October 29, 2014 at 2:16 pm
I got some xml that is essentially an html table that I need to turn into a standard table resultset from a stored proc. If you take this xml and save it as html that is the desired resultset I am looking for. I realize the <td> tags repeat so I would just prefer 'col' + positional index for the col name. Keep in mind that <td> could be is 1 to n. In the end if anyone can point me to some extensive xml Data Type Methods documentation that would be great.
<table>
<tr>
<td>cell1</td>
<td>cell2</td>
<td>cell3</td>
</tr>
<tr>
<td>cell4</td>
<td>cell5</td>
<td>cell6</td>
</tr>
<tr>
<td>cell7</td>
<td>cell8</td>
<td>cell9</td>
</tr>
</table>
This is my attempt but I can't figure out how to get separate cols
declare @GridData xml = '<table><tr><td>cell1</td><td>cell2</td><td>cell3</td></tr><tr><td>cell4</td><td>cell5</td><td>cell6</td></tr><tr><td>cell7</td><td>cell8</td><td>cell8</td></tr></table>'
select T.C.value('.', 'nvarchar(max)')
from @GridData.nodes('//tr') T(C)
October 29, 2014 at 2:37 pm
A quick solution, should get you passed this hurdle
😎
USE tempdb;
GO
SET NOCOUNT ON;
DECLARE @TXML XML = '<table>
<tr>
<td>cell1</td>
<td>cell2</td>
<td>cell3</td>
</tr>
<tr>
<td>cell4</td>
<td>cell5</td>
<td>cell6</td>
</tr>
<tr>
<td>cell7</td>
<td>cell8</td>
<td>cell9</td>
</tr>
</table>';
;WITH BASE_DATA AS
(
SELECT
ROW_NUMBER() OVER
(
PARTITION BY (SELECT NULL)
ORDER BY (SELECT NULL)
) AS ROW_ID
,TAB.DATA.query('*') AS RDATA
FROM @TXML.nodes('table/tr') AS TAB(DATA)
)
,COLUMN_DATA AS
(
SELECT
BD.ROW_ID
,ROW_NUMBER() OVER
(
PARTITION BY BD.ROW_ID
ORDER BY (SELECT NULL)
) AS COL_ID
,COL.DATA.value('.[1]','VARCHAR(50)') AS COL_VAL
FROM BASE_DATA BD
OUTER APPLY BD.RDATA.nodes('td') AS COL(DATA)
)
SELECT
CD.ROW_ID
,MAX(CASE WHEN CD.COL_ID = 1 THEN CD.COL_VAL END) AS COL_01
,MAX(CASE WHEN CD.COL_ID = 2 THEN CD.COL_VAL END) AS COL_02
,MAX(CASE WHEN CD.COL_ID = 3 THEN CD.COL_VAL END) AS COL_03
,MAX(CASE WHEN CD.COL_ID = 4 THEN CD.COL_VAL END) AS COL_04
,MAX(CASE WHEN CD.COL_ID = 5 THEN CD.COL_VAL END) AS COL_05
,MAX(CASE WHEN CD.COL_ID = 6 THEN CD.COL_VAL END) AS COL_06
,MAX(CASE WHEN CD.COL_ID = 7 THEN CD.COL_VAL END) AS COL_07
,MAX(CASE WHEN CD.COL_ID = 8 THEN CD.COL_VAL END) AS COL_08
,MAX(CASE WHEN CD.COL_ID = 9 THEN CD.COL_VAL END) AS COL_09
,MAX(CASE WHEN CD.COL_ID = 10 THEN CD.COL_VAL END) AS COL_10
FROM COLUMN_DATA CD
GROUP BY CD.ROW_ID;
Results
ROW_ID COL_01 COL_02 COL_03 COL_04 COL_05 ...

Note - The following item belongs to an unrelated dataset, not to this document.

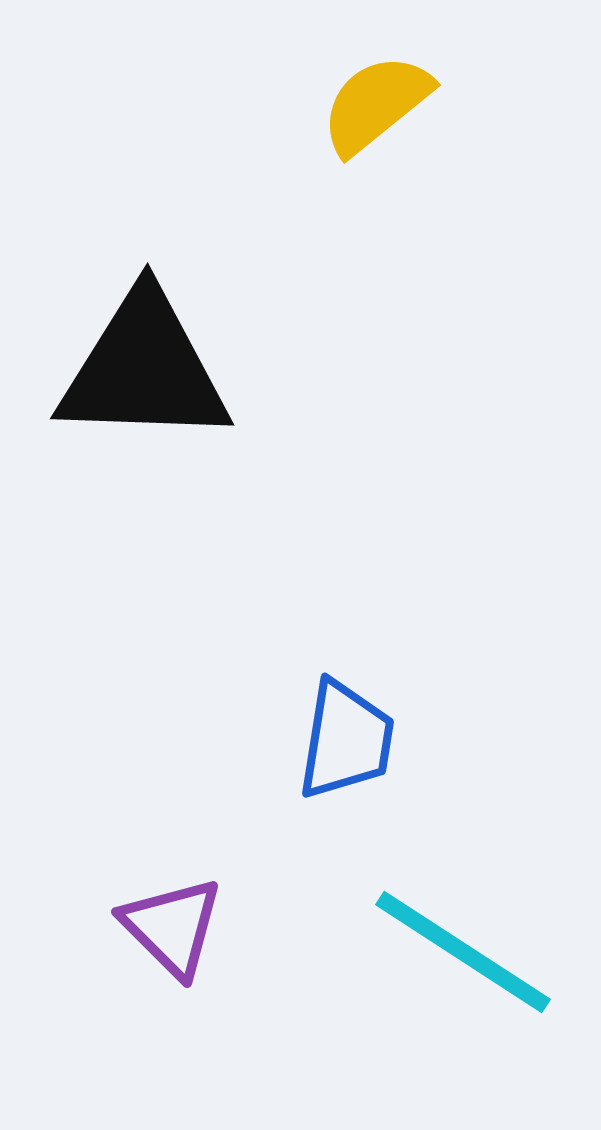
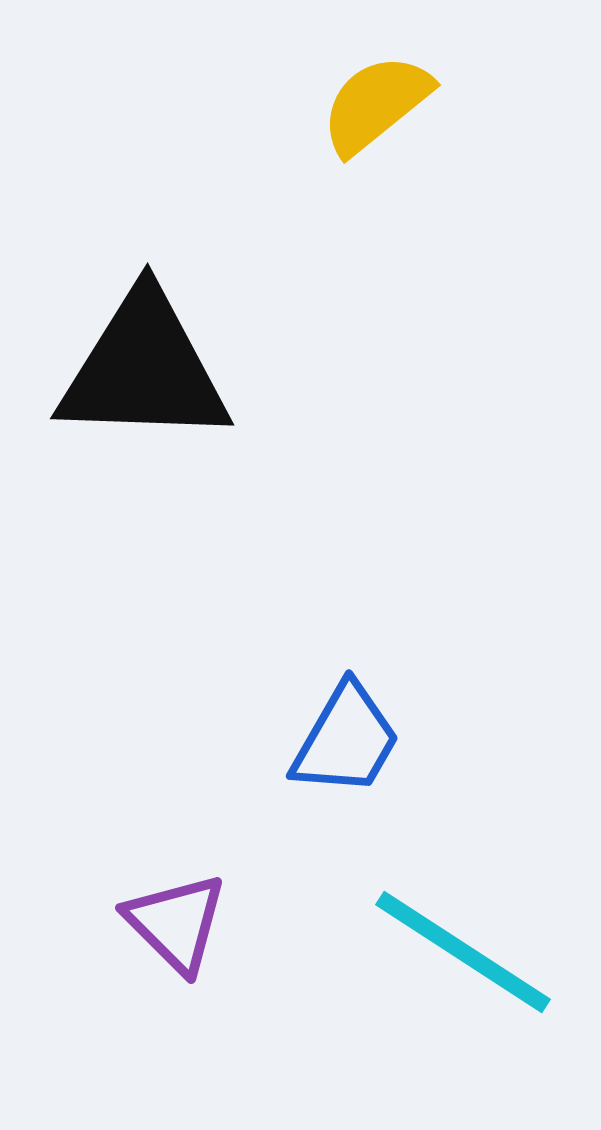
blue trapezoid: rotated 21 degrees clockwise
purple triangle: moved 4 px right, 4 px up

------- ------- ------- ------- ------- -------...
1 cell1 cell2 cell3 NULL NULL ...
2 cell4 cell5 cell6 NULL NULL ...
3 cell7 cell8 cell9 NULL NULL ...
October 29, 2014 at 3:01 pm
That's f***ing impressive, I have been working with various langs for more than 15 years and usually you can gauge how complex something is and how much code it might take to accomplish something. I was not expecting to see the code this complex for especially when you think of how easy it is what want I to do just by using in a foreach in xsl. Damn m$. Now I just to need figure exactly how this code is working, thanks for your help!

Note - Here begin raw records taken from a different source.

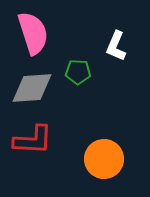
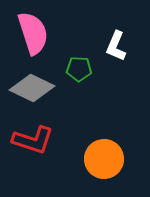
green pentagon: moved 1 px right, 3 px up
gray diamond: rotated 30 degrees clockwise
red L-shape: rotated 15 degrees clockwise
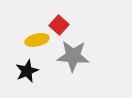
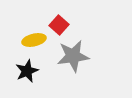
yellow ellipse: moved 3 px left
gray star: rotated 12 degrees counterclockwise
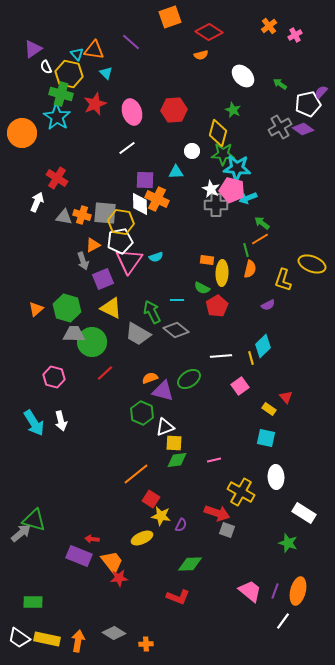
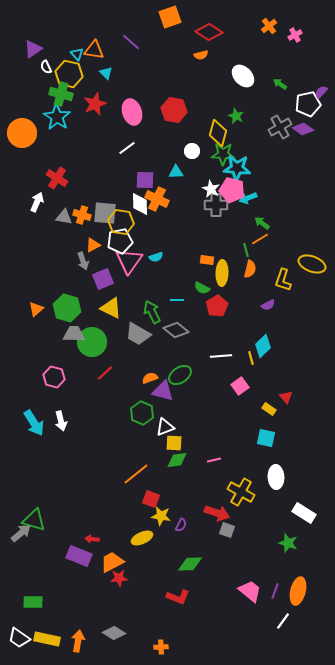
red hexagon at (174, 110): rotated 15 degrees clockwise
green star at (233, 110): moved 3 px right, 6 px down
green ellipse at (189, 379): moved 9 px left, 4 px up
red square at (151, 499): rotated 12 degrees counterclockwise
orange trapezoid at (112, 562): rotated 80 degrees counterclockwise
orange cross at (146, 644): moved 15 px right, 3 px down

October 30, 2014 at 7:06 am
🙂
Alternatively use OPENXML
DECLARE @xmlDocument nvarchar(max)
SET @xmlDocument = N'<table>
<tr>
<td>cell1</td>
<td>cell2</td>
<td>cell3</td>
</tr>
<tr>
<td>cell4</td>
<td>cell5</td>
<td>cell6</td>
</tr>
<tr>
<td>cell7</td>
<td>cell8</td>
<td>cell9</td>
</tr>
</table>';
DECLARE @docHandle int;
EXEC sp_xml_preparedocument @docHandle OUTPUT, @xmlDocument;
WITH rs1 AS (
SELECT cast(a.text as varchar(100)) [text]
, row_number() over (partition by b.parentid order by a.parentid) AS colID
, b.parentid AS rowid
FROM OPENXML(@docHandle, N'/table/tr') a
JOIN OPENXML(@docHandle, N'/table/tr') b
ON a.Localname='#text' and a.parentid = b.id
)
SELECT rowid, [1],[2],[3]
FROM rs1
PIVOT (max([text]) for colID in ([1],[2],[3])) as pv
October 30, 2014 at 8:23 am
serg-52 (10/30/2014)
🙂Alternatively use OPENXML
DECLARE @xmlDocument nvarchar(max)
SET @xmlDocument = N'<table>
<tr>
<td>cell1</td>
<td>cell2</td>
<td>cell3</td>
</tr>
<tr>
<td>cell4</td>
<td>cell5</td>
<td>cell6</td>
</tr>
<tr>
<td>cell7</td>
<td>cell8</td>
<td>cell9</td>
</tr>
</table>';
DECLARE @docHandle int;
EXEC sp_xml_preparedocument @docHandle OUTPUT, @xmlDocument;
WITH rs1 AS (
SELECT cast(a.text as varchar(100)) [text]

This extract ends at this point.